La vicenda raccontata nel «romanzo storico» di Mauro Mazza si concentra in un arco di tempo relativamente ristretto, quello che va dalla seduta del Gran Consiglio del 24-25 luglio 1943 all'esecuzione della condanna a morte dei «traditori» l'11 gennaio 1944. Tuttavia, attraverso opportuni flashback, essa si proietta all'indietro fornendo elementi utili per cercare di comprendere stati d'animo e comportamenti dei protagonisti. È un modo per riproporre i tanti interrogativi ai quali gli storici di professione non hanno saputo fornire risposte definitive che non fossero soltanto risultato di congetture troppo spesso arbitrarie. Perché, per esempio, Mussolini decise all'improvviso di convocare la seduta del Gran Consiglio?

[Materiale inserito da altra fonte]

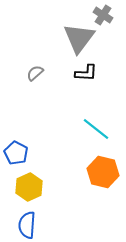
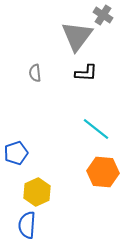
gray triangle: moved 2 px left, 2 px up
gray semicircle: rotated 54 degrees counterclockwise
blue pentagon: rotated 25 degrees clockwise
orange hexagon: rotated 8 degrees counterclockwise
yellow hexagon: moved 8 px right, 5 px down
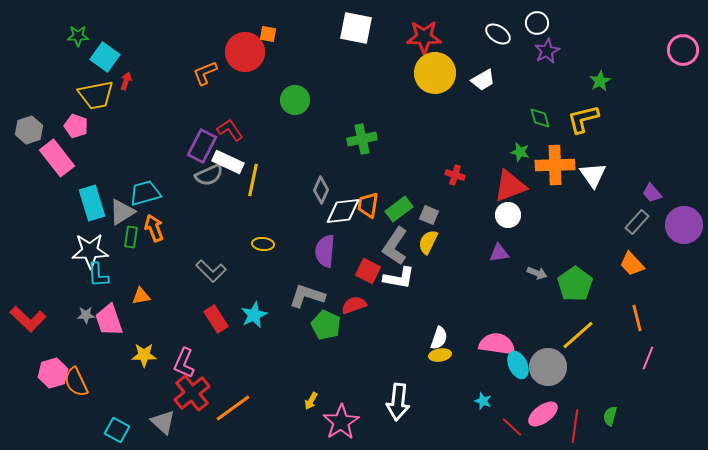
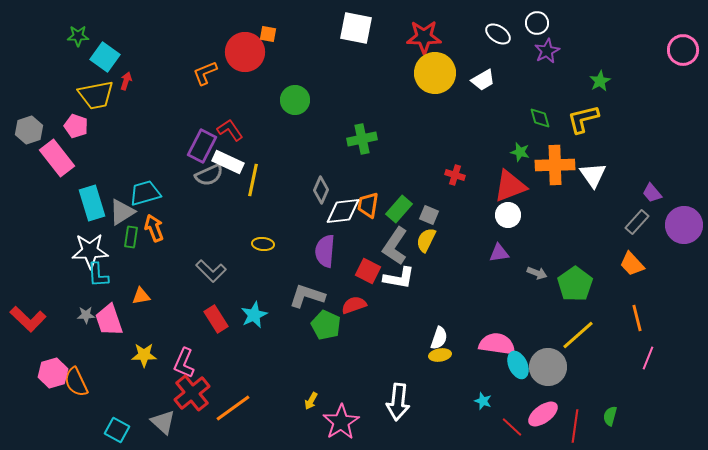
green rectangle at (399, 209): rotated 12 degrees counterclockwise
yellow semicircle at (428, 242): moved 2 px left, 2 px up
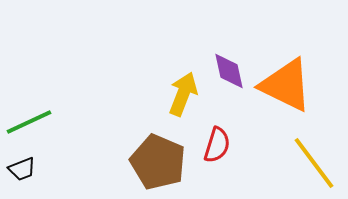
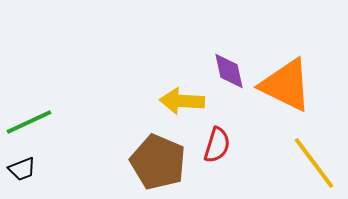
yellow arrow: moved 1 px left, 7 px down; rotated 108 degrees counterclockwise
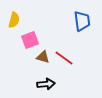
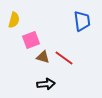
pink square: moved 1 px right
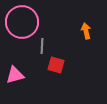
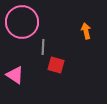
gray line: moved 1 px right, 1 px down
pink triangle: rotated 48 degrees clockwise
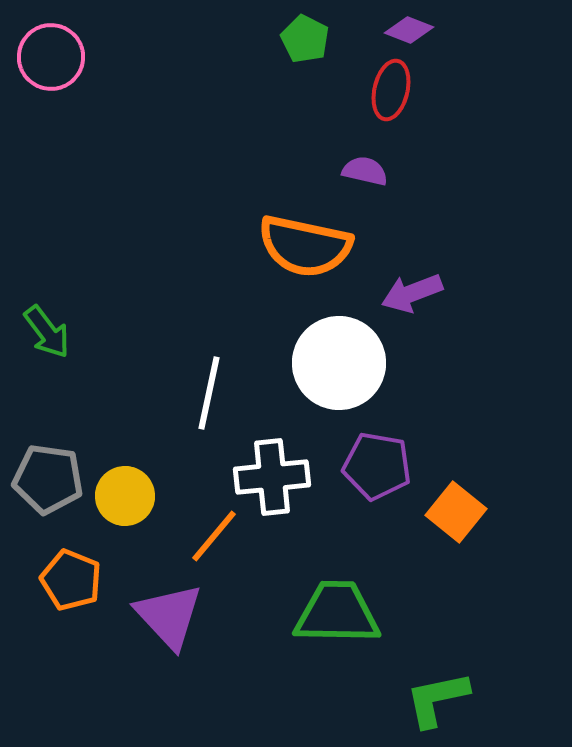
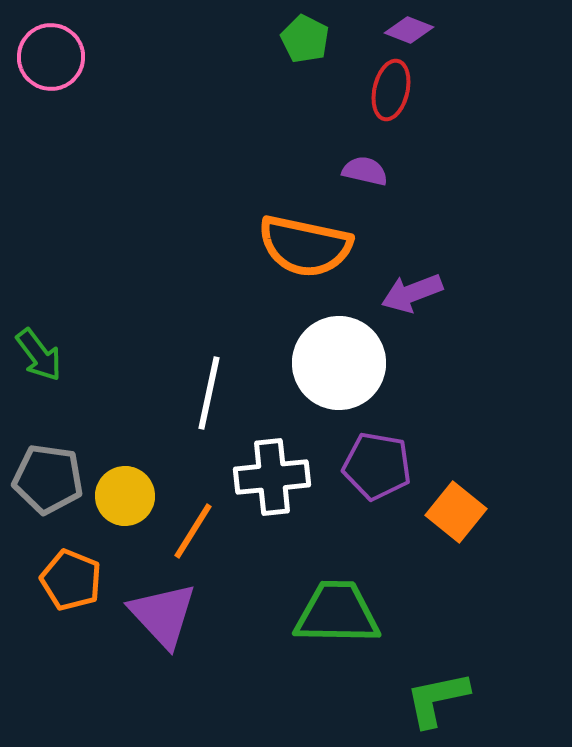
green arrow: moved 8 px left, 23 px down
orange line: moved 21 px left, 5 px up; rotated 8 degrees counterclockwise
purple triangle: moved 6 px left, 1 px up
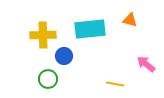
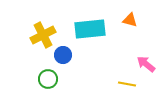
yellow cross: rotated 25 degrees counterclockwise
blue circle: moved 1 px left, 1 px up
yellow line: moved 12 px right
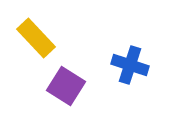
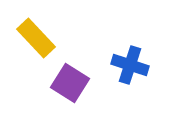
purple square: moved 4 px right, 3 px up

Come si spiega il suo atteggiamento durante la riunione? E che cosa pensa Ciano, in quel frangente, del suo rapporto con il suocero? Che cosa lo ha spinto, davvero, a operare una scelta di campo così gravida di conseguenze? E via dicendo.

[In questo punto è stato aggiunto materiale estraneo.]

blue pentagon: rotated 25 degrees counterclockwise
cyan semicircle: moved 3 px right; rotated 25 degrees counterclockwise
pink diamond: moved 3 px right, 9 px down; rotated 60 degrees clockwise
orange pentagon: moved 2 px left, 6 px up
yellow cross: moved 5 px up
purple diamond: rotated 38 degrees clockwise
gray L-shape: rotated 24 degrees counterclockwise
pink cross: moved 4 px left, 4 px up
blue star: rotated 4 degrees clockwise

Certo, Galeazzo è il protagonista principale con i suoi dubbi e le sue debolezze, ma anche con le sue ambizioni e la sua ingenuità politica, e forse con la volontà di riscattare una immagine di servitore del Duce in attesa di potergli succedere, che egli ha cominciato da tempo da quando i suoi sentimenti antitedeschi si sono consolidati e lo hanno spinto a posizioni di fronda anche nelle frequentazioni ad avvertire troppo pesante. Ma, naturalmente, non c'è soltanto lui nel libro di Mazza. Ci sono Mussolini stesso e i suoi familiari, a cominciare dalla moglie Rachele e dai figli Vittorio ed Edda. Soprattutto quest'ultima, la consorte di Galeazzo, impegnata nel tentativo disperato di salvare il marito dall'esecuzione, diventa il fulcro di un vero e proprio dramma familiare che si traduce nella rottura insanabile con il padre del quale era, notoriamente, la prediletta: la vicenda di Edda, che mette in salvo i diari del marito, inseguita dai servizi segreti di ogni colore e aiutata dalla generosa abnegazione del devoto marchese Emilio Pucci, è di per sé una storia di avventura. E poi, ancora, nel libro di Mazza, c'è la bellissima spia Frau Beetz messa dai tedeschi alle costole del gerarca detenuto nel carcere di Verona per carpirgli i diari e divenuta protagonista di una struggente vicenda d'amore.
Infine, ci sono gli altri «congiurati» e i giovani fascisti repubblichini combattuti tra il desiderio di vendetta nei confronti di chi ha provocato la fine del regime e l'orrore per una guerra civile che si annuncia sempre più sanguinosa.
Insomma, una storia vera e drammatica che ha il sapore di un romanzo corale scritto con uno stile coinvolgente e con il ritmo incalzante del thriller.
Al di là del taglio narrativo, il libro di Mauro Mazza è, sotto un certo profilo, anche un lavoro che contribuisce davvero vorrei dire alla conoscenza di un drammatico capitolo della nostra storia più recente: esso, pur costruito sulla base di una ricchissima documentazione storiografica e memorialistica, finisce, infatti, per sottolineare l'importanza degli individui e dei loro sentimenti e comportamenti nello svolgersi dei fatti storici. Che è un modo per avvicinarsi alla verità storica senza cedere alle ideologie.